#### TASK DATA:
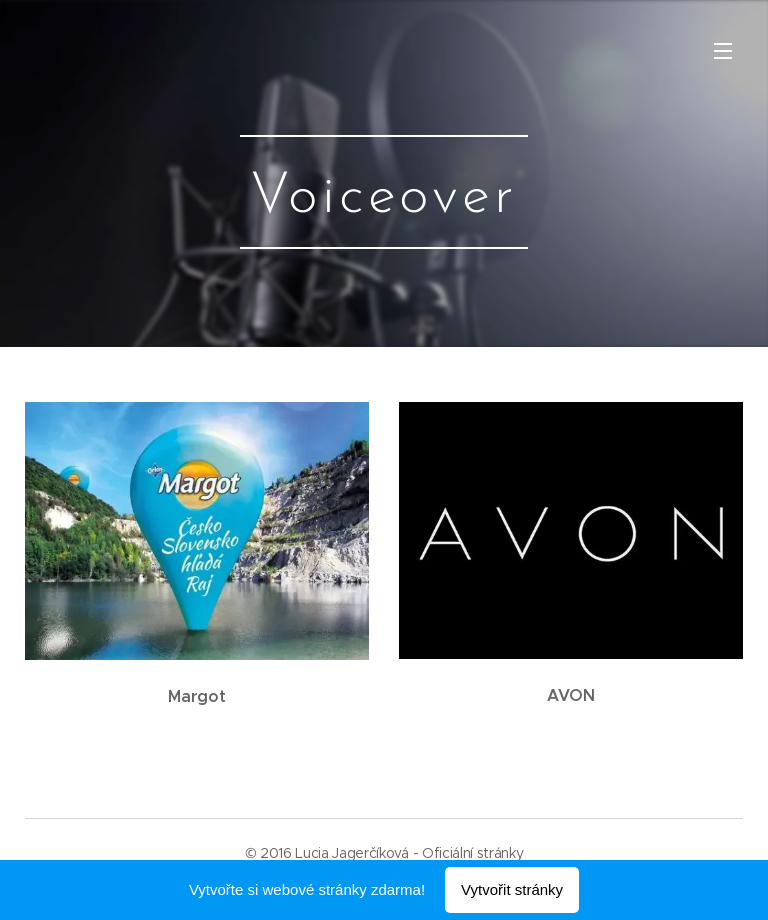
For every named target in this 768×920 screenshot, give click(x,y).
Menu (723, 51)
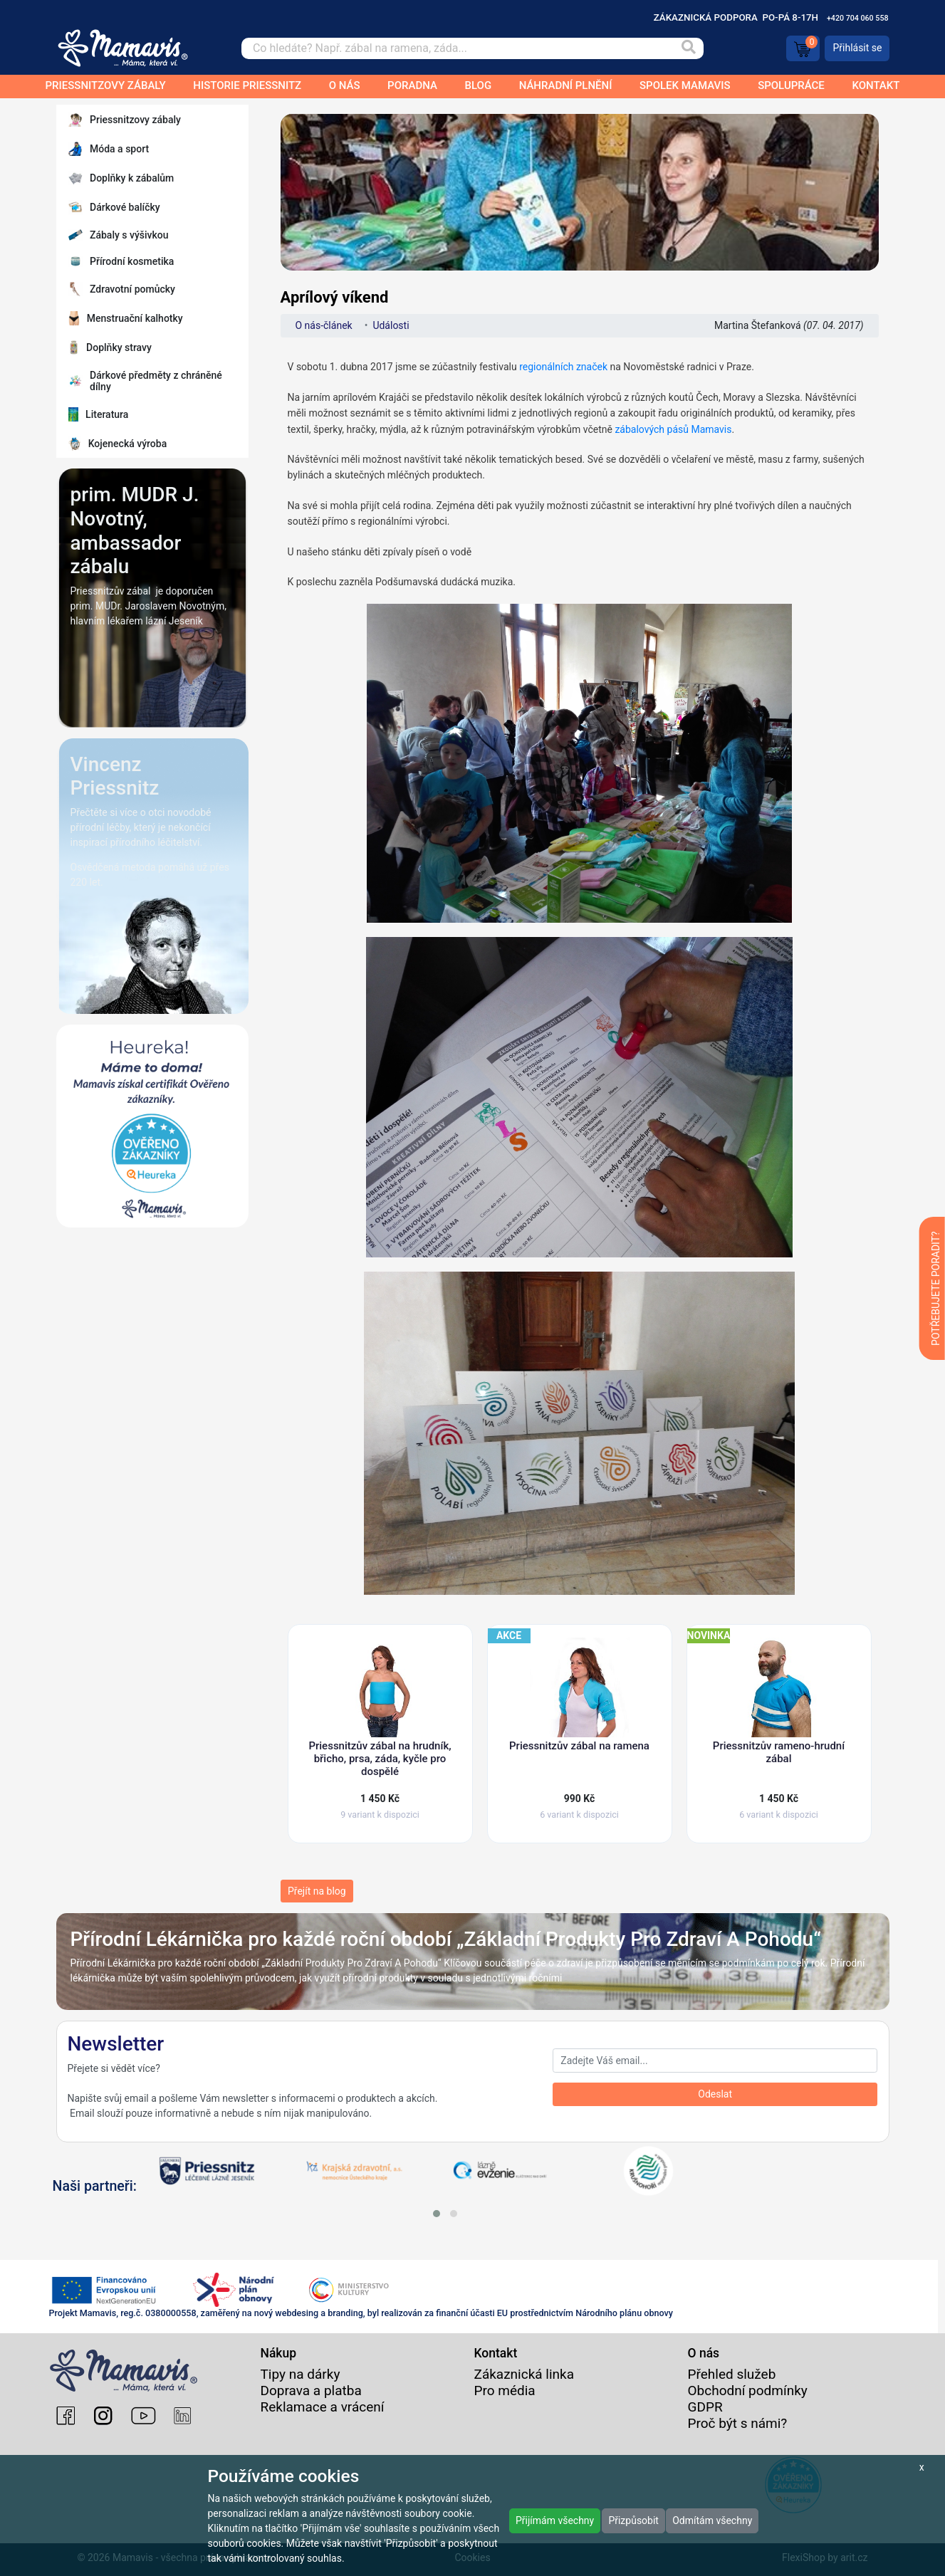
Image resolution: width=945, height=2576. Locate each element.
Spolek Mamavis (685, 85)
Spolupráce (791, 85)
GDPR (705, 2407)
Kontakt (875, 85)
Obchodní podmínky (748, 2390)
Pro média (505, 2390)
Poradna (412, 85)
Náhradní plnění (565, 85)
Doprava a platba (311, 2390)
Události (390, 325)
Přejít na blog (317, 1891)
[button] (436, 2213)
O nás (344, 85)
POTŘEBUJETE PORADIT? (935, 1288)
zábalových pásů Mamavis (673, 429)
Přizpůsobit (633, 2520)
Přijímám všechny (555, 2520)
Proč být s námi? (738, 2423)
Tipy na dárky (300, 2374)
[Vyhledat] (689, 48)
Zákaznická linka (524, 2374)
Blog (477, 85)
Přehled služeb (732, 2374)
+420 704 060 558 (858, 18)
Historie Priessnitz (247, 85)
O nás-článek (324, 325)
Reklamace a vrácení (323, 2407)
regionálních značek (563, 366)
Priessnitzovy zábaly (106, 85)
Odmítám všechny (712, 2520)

#### TASK DETAILS:
Print out the entries above word for word from the first line to the line containing "Přizpůsobit (633, 2520)", both included, omitting the pictures.

#### ANSWER SECTION:
For every named target in this 768×920 screenshot, give click(x,y).
Menu (723, 51)
Image resolution: width=945, height=2576. Locate each element.
Spolek Mamavis (685, 85)
Spolupráce (791, 85)
GDPR (705, 2407)
Kontakt (875, 85)
Obchodní podmínky (748, 2390)
Pro média (505, 2390)
Poradna (412, 85)
Náhradní plnění (565, 85)
Doprava a platba (311, 2390)
Události (390, 325)
Přejít na blog (317, 1891)
[button] (436, 2213)
O nás (344, 85)
POTŘEBUJETE PORADIT? (935, 1288)
zábalových pásů Mamavis (673, 429)
Přizpůsobit (633, 2520)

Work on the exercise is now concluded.